Part 4 of ATCSA grants the Home Secretary the power to deport or detain indefinitely any non-citizen he reasonably believes to be an international terrorist. This power is a long-standing feature of immigration law, and specifically exempted in Article 5 of the European Convention on Human Rights (ECHR, 1950) from the general prohibition on detention without trial and conviction. In this sense it is relatively uncontroversial.
But the use of such power presented a problem for the British government. If they decided to deport someone they suspected of terrorism back to a country where that person was likely to be put at risk from torture or other inhuman and degrading treatment, then although allowed by Article 5 it would breach Article 3 of the ECHR. If this prevented the eventual removal of the non-citizen, it would prevent also detention pending removal, thus rendering the governments technical right to detain invalid.
So in order to be able to detain non-nationals without trial the government decided to opt out of (or derogate) from Article 5 of the convention. Such derogation can only be done under the conventions Article 15 if there is a war or public emergency threatening the life of the nation; and in that case, the measures taken must be limited to the extent strictly required by the exigencies of the situation.

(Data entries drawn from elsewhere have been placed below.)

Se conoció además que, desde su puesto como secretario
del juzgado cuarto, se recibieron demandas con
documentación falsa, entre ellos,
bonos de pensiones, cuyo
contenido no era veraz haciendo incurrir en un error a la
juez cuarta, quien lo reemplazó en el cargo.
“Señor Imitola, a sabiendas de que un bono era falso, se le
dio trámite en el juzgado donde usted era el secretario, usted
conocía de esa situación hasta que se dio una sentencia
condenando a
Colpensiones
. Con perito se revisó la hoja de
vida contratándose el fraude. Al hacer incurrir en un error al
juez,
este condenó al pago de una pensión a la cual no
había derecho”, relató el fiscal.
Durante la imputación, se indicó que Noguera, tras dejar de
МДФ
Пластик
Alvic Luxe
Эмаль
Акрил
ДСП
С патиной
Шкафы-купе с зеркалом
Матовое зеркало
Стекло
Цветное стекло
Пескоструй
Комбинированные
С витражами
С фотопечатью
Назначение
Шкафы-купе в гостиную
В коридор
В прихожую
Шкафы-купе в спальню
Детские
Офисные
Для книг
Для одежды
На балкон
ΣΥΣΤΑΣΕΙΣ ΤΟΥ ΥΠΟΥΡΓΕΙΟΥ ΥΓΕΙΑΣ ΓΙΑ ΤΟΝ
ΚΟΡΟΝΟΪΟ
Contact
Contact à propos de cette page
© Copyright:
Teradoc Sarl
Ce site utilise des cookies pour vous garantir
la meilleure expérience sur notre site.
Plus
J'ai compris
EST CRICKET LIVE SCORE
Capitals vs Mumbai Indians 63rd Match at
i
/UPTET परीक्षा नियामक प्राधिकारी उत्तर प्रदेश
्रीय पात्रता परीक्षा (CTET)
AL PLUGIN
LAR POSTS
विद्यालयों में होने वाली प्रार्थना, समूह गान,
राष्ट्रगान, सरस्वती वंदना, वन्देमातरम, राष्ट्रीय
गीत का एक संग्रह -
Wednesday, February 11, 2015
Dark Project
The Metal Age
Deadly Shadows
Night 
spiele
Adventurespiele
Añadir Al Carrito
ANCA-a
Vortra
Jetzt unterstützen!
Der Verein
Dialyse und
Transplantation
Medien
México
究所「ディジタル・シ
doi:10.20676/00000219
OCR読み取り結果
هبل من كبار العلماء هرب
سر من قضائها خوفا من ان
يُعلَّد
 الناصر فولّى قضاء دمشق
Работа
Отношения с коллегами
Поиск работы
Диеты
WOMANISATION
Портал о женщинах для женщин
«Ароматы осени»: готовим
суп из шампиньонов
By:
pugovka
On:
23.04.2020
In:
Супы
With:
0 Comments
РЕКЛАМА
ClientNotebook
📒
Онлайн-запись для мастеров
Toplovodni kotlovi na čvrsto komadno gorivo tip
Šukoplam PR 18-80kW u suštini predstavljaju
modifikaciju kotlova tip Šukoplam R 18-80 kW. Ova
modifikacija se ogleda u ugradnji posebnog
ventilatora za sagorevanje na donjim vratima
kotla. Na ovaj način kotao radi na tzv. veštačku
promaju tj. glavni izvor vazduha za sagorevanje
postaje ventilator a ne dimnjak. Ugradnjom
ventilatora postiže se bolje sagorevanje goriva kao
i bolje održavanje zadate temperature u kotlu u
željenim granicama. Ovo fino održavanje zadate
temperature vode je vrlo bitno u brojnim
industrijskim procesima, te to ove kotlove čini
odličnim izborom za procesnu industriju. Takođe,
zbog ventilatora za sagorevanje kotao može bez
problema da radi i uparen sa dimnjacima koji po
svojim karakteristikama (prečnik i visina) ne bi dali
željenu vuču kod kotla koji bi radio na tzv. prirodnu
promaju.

Parliamentary unease at this proposal led to a number of compromises. Part 4 was to be reviewed annually, and to expire in 2006. Moreover, the Special Immigration Appeals Commission (Siac) was supposed to provide a form of appeal in every case. The government has argued that the supervisory role of Siac is an adequate substitute for a trial. It does resemble a trial in that a special advocate is present at closed hearings on behalf of the detainee and has access to all the evidence. But the special advocate is not allowed to talk to the detainee after seeing the closed evidence, so the detainee has no opportunity to challenge it. This is a clear breach of the rights of the detainee. Two of the special advocates have already resigned over this point.
The passing of ATCSA meant that for the first time since 1945 the executive was given power to detain indefinitely without a charge being laid, and, crucially, without the detainee having the opportunity of answering the evidence by which the detention is justified.

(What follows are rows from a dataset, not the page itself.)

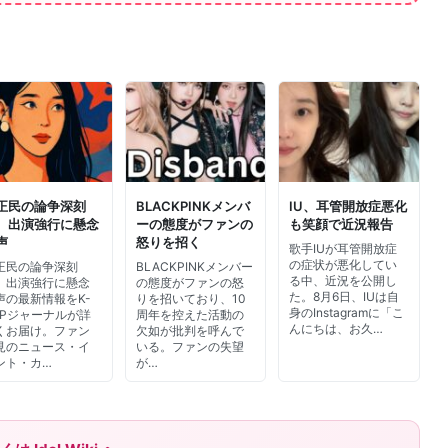
正民の論争深刻
BLACKPINKメンバ
IU、耳管開放症悪化
、出演強行に懸念
ーの態度がファンの
も笑顔で近況報告
声
怒りを招く
歌手IUが耳管開放症
の症状が悪化してい
正民の論争深刻
BLACKPINKメンバー
る中、近況を公開し
、出演強行に懸念
の態度がファンの怒
た。8月6日、IUは自
声の最新情報をK-
りを招いており、10
身のInstagramに「こ
OPジャーナルが詳
周年を控えた活動の
んにちは、お久…
くお届け。ファン
欠如が批判を呼んで
見のニュース・イ
いる。ファンの失望
ント・カ…
が…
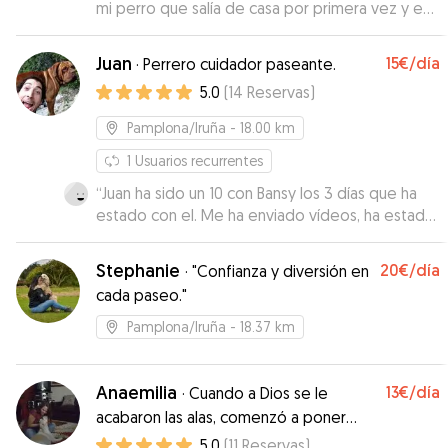
mi perro que salía de casa por primera vez y eso
que no se lo puso nada fácil. Mil gracias Repetiré
sin duda
”
Juan
15€
/día
·
Perrero cuidador paseante.
5.0
(
14
Reservas
)
Pamplona/Iruña
- 18.00 km
1
Usuarios recurrentes
“
Juan ha sido un 10 con Bansy los 3 días que ha
estado con el. Me ha enviado vídeos, ha estado
pendiente de todo. Sin duda, repetiré con él.
”
Stephanie
20€
/día
·
"Confianza y diversión en
cada paseo."
Pamplona/Iruña
- 18.37 km
Anaemilia
13€
/día
·
Cuando a Dios se le
acabaron las alas, comenzó a poner
patitas.
5.0
(
11
Reservas
)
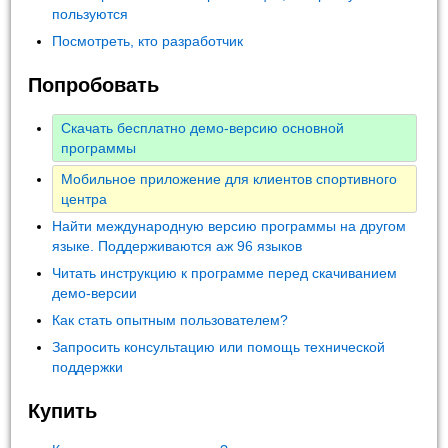
пользуются
Посмотреть, кто разработчик
Попробовать
Скачать бесплатно демо-версию основной
программы
Мобильное приложение для клиентов спортивного
центра
Найти международную версию программы на другом
языке. Поддерживаются аж 96 языков
Читать инструкцию к программе перед скачиванием
демо-версии
Как стать опытным пользователем?
Запросить консультацию или помощь технической
поддержки
Купить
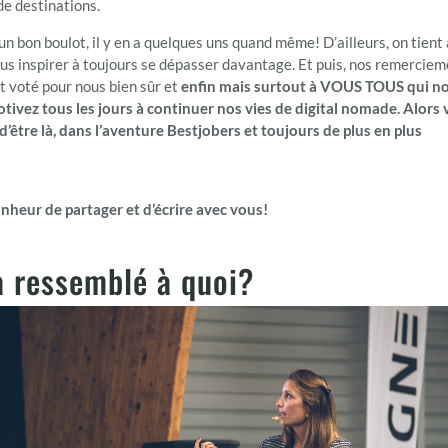
 de destinations.
 bon boulot, il y en a quelques uns quand même! D’ailleurs, on tient 
nous inspirer à toujours se dépasser davantage. Et puis, nos remercie
t voté pour nous bien sûr et
enfin mais surtout à VOUS TOUS qui n
tivez tous les jours à continuer nos vies de digital nomade. Alors v
d’être là, dans l’aventure Bestjobers et toujours de plus en plus
nheur de partager et d’écrire avec vous!
a ressemblé à quoi?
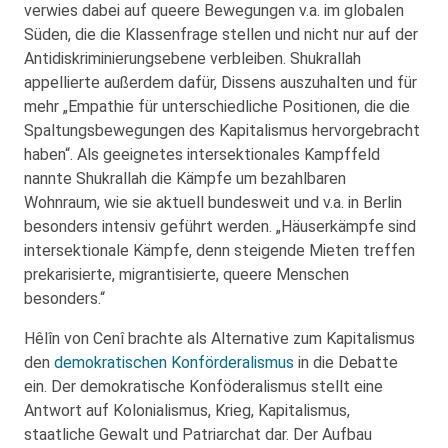
verwies dabei auf queere Bewegungen v.a. im globalen
Süden, die die Klassenfrage stellen und nicht nur auf der
Antidiskriminierungsebene verbleiben. Shukrallah
appellierte außerdem dafür, Dissens auszuhalten und für
mehr „Empathie für unterschiedliche Positionen, die die
Spaltungsbewegungen des Kapitalismus hervorgebracht
haben“. Als geeignetes intersektionales Kampffeld
nannte Shukrallah die Kämpfe um bezahlbaren
Wohnraum, wie sie aktuell bundesweit und v.a. in Berlin
besonders intensiv geführt werden. „Häuserkämpfe sind
intersektionale Kämpfe, denn steigende Mieten treffen
prekarisierte, migrantisierte, queere Menschen
besonders.“
Hêlîn von Cenî brachte als Alternative zum Kapitalismus
den
demokratischen Konförderalismus
in die Debatte
ein. Der demokratische Konföderalismus stellt eine
Antwort auf Kolonialismus, Krieg, Kapitalismus,
staatliche Gewalt und Patriarchat dar. Der Aufbau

Amidst the clash of arms the laws are not silent
These executive assaults on historic liberties have not gone unchallenged by civil liberties groups, human-rights lawyers and even the judicial establishment itself. On 16 December 2004, a magnificent decision by the House of Lords upheld appeals by nine detainees against their detention, quashed the order derogating from Article 5 of the ECHR (by a majority of 8-1), and declared the detention power in Part 4 of ATCSA incompatible with Articles 5 and 14 of the convention. They held it to be disproportionate and discriminatory.

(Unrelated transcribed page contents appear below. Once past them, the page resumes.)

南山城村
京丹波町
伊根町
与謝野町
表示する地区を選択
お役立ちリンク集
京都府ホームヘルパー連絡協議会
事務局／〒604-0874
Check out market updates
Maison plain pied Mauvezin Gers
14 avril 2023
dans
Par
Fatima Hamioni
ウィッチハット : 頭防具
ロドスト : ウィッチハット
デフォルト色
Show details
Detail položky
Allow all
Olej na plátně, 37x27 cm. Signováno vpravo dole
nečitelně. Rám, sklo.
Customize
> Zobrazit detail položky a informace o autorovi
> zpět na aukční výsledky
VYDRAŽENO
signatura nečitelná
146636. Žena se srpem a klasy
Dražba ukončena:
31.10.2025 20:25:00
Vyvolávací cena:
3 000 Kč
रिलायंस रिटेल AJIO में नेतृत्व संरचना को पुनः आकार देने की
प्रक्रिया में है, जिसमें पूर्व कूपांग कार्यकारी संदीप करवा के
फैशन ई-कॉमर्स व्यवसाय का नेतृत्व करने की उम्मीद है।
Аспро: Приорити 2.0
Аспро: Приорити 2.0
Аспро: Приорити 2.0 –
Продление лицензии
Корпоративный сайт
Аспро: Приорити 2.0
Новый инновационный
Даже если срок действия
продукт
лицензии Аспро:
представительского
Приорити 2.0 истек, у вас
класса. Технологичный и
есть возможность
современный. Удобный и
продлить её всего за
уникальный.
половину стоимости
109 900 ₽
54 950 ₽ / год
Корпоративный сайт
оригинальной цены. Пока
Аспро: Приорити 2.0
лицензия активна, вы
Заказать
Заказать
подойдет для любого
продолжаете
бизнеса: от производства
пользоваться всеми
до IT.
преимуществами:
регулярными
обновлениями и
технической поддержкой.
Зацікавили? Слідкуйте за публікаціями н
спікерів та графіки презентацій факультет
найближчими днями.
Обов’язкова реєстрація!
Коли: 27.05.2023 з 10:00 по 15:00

The effect of the decision was to render the detentions unlawful as a violation of the convention. However, because the structure of the Human Rights Act does not permit the courts to invalidate legislation but merely to make a declaration of its incompatibility with the convention, Part 4 remains in force pending its repeal. As a technical matter of law, therefore, the government can justify delaying the release of the detainees, but it is quite clear that they must take steps to comply with the House of Lords ruling either by fresh legislation or by using the powers in Section 10 of the Human Rights Act to amend the ATCSA to remove the incompatibility. If it fails to do so promptly it is likely to face a challenge in the European Court of Human Rights.
Repeal is therefore urgent. Of course the government has a duty to protect its people, and the threat of terrorism is real, but the solution is clear: to charge those believed to pose a threat to our security with the appropriate offence and bring them before a court. Ordinary criminal law is perfectly adequate for dealing with those who pose a genuine threat if some minor modifications were introduced. Evidence obtained from telephone tapping should be made admissible. There is support for this change from the police and from the campaigning group Liberty. In relation to the anxiety that revealing the identity of security personnel as witnesses might endanger them a judge could be authorised to allow the identity of a witness to be concealed but this must be a matter for judicial decision rather than executive order.
The welcome to the House of Lords ruling of 16 December should be cautious, however. Only one judge, Lord Hoffman, rejected Part 4 on constitutional principle; the other eight did so because the law contained an inherent inconsistency, agreeing too with the government that there was a public emergency of sufficient severity to justify derogation from Article 5.
In this light, the governments subsequent house arrest proposal appears an effort to bypass the Lords overall judgment against Part 4 by a government that believes it can win any further challenge in the courts.
This article is adapted from Geoffrey Bindmans inaugural lecture as visiting professor of law at London South Bank University on 8 February 2005
Meanwhile hundreds remain detained without trial throughout the world, the silent victims of a new kind of war, imprisoned by governments who claim the moral high ground in regards to human rights and the rule of law.
It is a disturbing feature of current British and American governments whose nations have reason to be proud of and to cherish their legal traditions that in the guise of protecting the public they are ready to abandon principles which are the hallmark of democracy. These are the values we seek to defend and to export to those countries which we see as less fortunate. We are entitled to expect our governments to respect the rule of law and to understand and learn from the lessons of history.